When the road and wash intersected, we left the road. That is, we left behind a road that is still used regularly by property owners in the mountains and hiked on an old, overgrown mining road, a “usetabe” road, that paralleled the wash, which was increasingly farther below our path as the old, overgrown road climbed higher. We kept looking down, hoping to see the glint of sunlight on water.
|We branch off onto a usetabe road. (Get it?)|
We also paid constant attention to the fascinating rocks we passed, speculating about their origins, but Yogi, as you see below, cared nothing for our conversation on material topics and insisted on exploring higher ground.
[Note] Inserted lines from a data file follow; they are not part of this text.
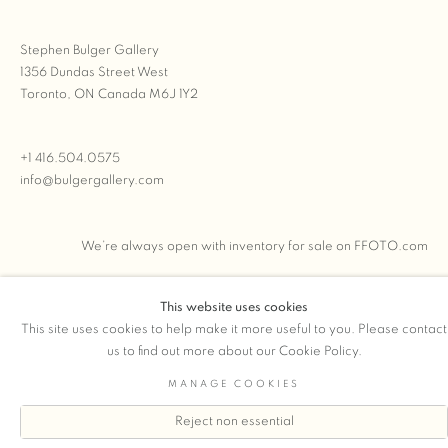
Stephen Bulger Gallery
1356 Dundas Street West
Toronto, ON Canada M6J 1Y2
+1 416.504.0575
info@bulgergallery.com
We’re always open with inventory for sale on
FFOTO.com
This website uses cookies
This site uses cookies to help make it more useful to you. Please contact
COPYRIGHT © 2026 STEPHEN BULGER GALLERY
us to find out more about our Cookie Policy.
Manage cookies
SITE BY ARTLOGIC
MANAGE COOKIES
Reject non essential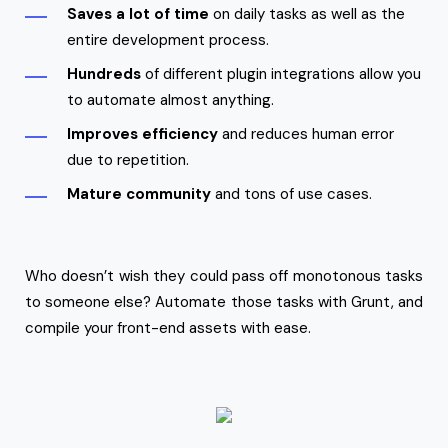
Saves a lot of time
on daily tasks as well as the
entire development process.
Hundreds
of different plugin integrations allow you
to automate almost anything.
Improves efficiency
and reduces human error
due to repetition.
Mature community
and tons of use cases.
Who doesn’t wish they could pass off monotonous tasks
to someone else? Automate those tasks with Grunt, and
compile your front-end assets with ease.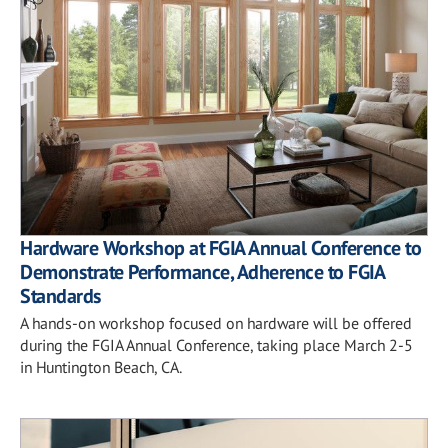
Hardware Workshop at FGIA Annual Conference to
Demonstrate Performance, Adherence to FGIA
Standards
A hands-on workshop focused on hardware will be offered
during the FGIA Annual Conference, taking place March 2-5
in Huntington Beach, CA.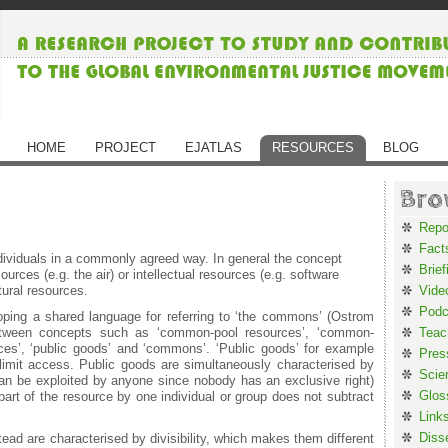
HOME
PROJECT
EJATLAS
RESOURCES
BLOG
Bro
Repo
Fact
viduals in a commonly agreed way. In general the concept
Brief
urces (e.g. the air) or intellectual resources (e.g. software
ural resources.
Vide
Podc
loping a shared language for referring to ‘the commons’ (Ostrom
between concepts such as ‘common-pool resources’, ‘common-
Teac
ces’, ‘public goods’ and ‘commons’. ‘Public goods’ for example
Pres
to limit access. Public goods are simultaneously characterised by
Scie
can be exploited by anyone since nobody has an exclusive right)
Glos
f part of the resource by one individual or group does not subtract
Link
Diss
d are characterised by divisibility, which makes them different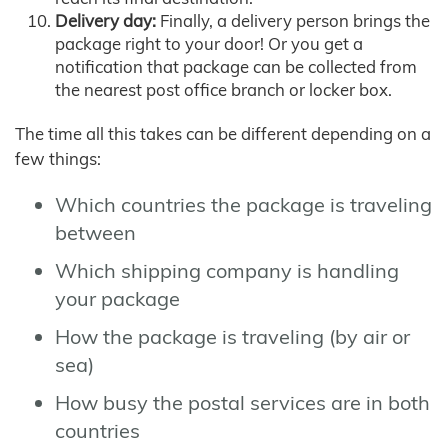
Delivery day:
Finally, a delivery person brings the
package right to your door! Or you get a
notification that package can be collected from
the nearest post office branch or locker box.
The time all this takes can be different depending on a
few things:
Which countries the package is traveling
between
Which shipping company is handling
your package
How the package is traveling (by air or
sea)
How busy the postal services are in both
countries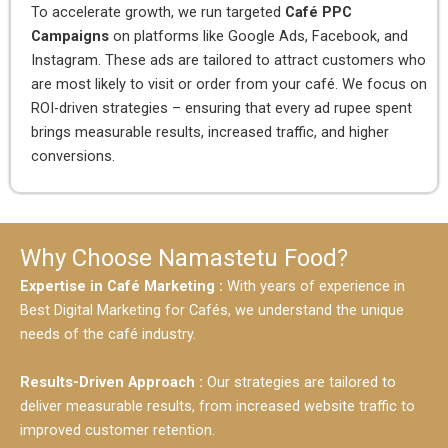
To accelerate growth, we run targeted
Café PPC
Campaigns
on platforms like Google Ads, Facebook, and
Instagram. These ads are tailored to attract customers who
are most likely to visit or order from your café. We focus on
ROI-driven strategies – ensuring that every ad rupee spent
brings measurable results, increased traffic, and higher
conversions.
Why Choose Namastetu Food?
Expertise in Café Marketing :
With years of experience in
Best Digital Marketing for Cafés, we understand the unique
needs of the café industry.
Results-Driven Approach :
Our strategies are tailored to
deliver measurable results, from increased website traffic to
improved customer retention.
This, I thought, would be a good camping place. Obviously, the cows liked it. The shade was delightful. Oh, but then that old mineshaft – that could house wilder creatures than cows….
|Cows rested here, about 6030 ft. above sea level|
|Old mine entrance|
|Should we go on?|
A nice, diagonal cowpath descended from the cows' resting place to the wash, and we decided to do the same. Still dry. Very rocky. But curiosity about what might be around the next bend led us on....
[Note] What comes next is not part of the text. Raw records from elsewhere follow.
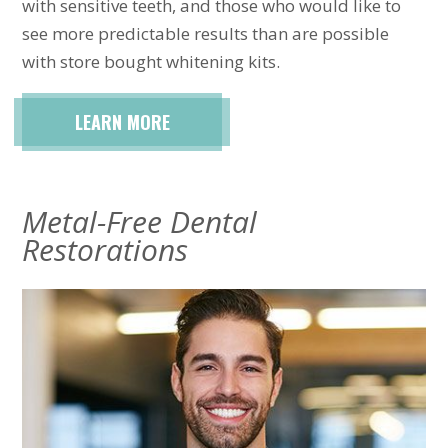
with sensitive teeth, and those who would like to
see more predictable results than are possible
with store bought whitening kits.
LEARN MORE
Metal-Free Dental
Restorations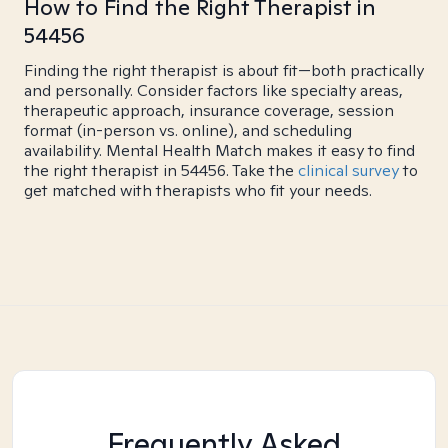
How to Find the Right Therapist in
54456
Finding the right therapist is about fit—both practically
and personally. Consider factors like specialty areas,
therapeutic approach, insurance coverage, session
format (in-person vs. online), and scheduling
availability. Mental Health Match makes it easy to find
the right therapist in 54456. Take the
clinical survey
to
get matched with therapists who fit your needs.
Frequently Asked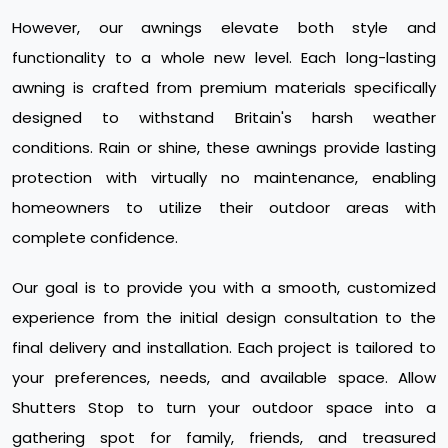
However, our awnings elevate both style and
functionality to a whole new level. Each long-lasting
awning is crafted from premium materials specifically
designed to withstand Britain's harsh weather
conditions. Rain or shine, these awnings provide lasting
protection with virtually no maintenance, enabling
homeowners to utilize their outdoor areas with
complete confidence.
Our goal is to provide you with a smooth, customized
experience from the initial design consultation to the
final delivery and installation. Each project is tailored to
your preferences, needs, and available space. Allow
Shutters Stop to turn your outdoor space into a
gathering spot for family, friends, and treasured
|Tiny, green, growing things!|
|On sunlit rock with spring water seeping through....|
Did the dogs love the water? Is the pope Catholic? Does a bear…?
|Yogi and Sunny|
Another wonderful day in the mountains! No bears, lions, or snakes! Flowing water! Happy dogs! Life was very good on Sunday morning!
|Lucky Sunny Juliet!|
I’m lucky, too. Have you ever heard of forest bathing? That’s just one of the many fascinating topics in The Nature Fix, by Florence Williams. I’m reading the book now and taking a few notes so I can tell you more about it soon, but I completely agree that getting out under blue sky, around green growing things and, if possible, flowing water is some of the best medicine on earth for our souls.
Another great adventure, Pamela! I can't wait to hear more about The Nature Fix. Had mine this morning looking for the Pink-footed Goose. Have you heard about that?
Pink-footed goose! No, that's a new one on me. Did you find it?
You can find the full story on upnorthlive.com. Birdwatchers flock to northern Michigan to see pink-footed goose. It must've gotten off track during migration from its breeding grounds in Greenland and Iceland. I'm doing Monday's FB post on the spectacle it created.
I look forward to your take on the fanatic birders.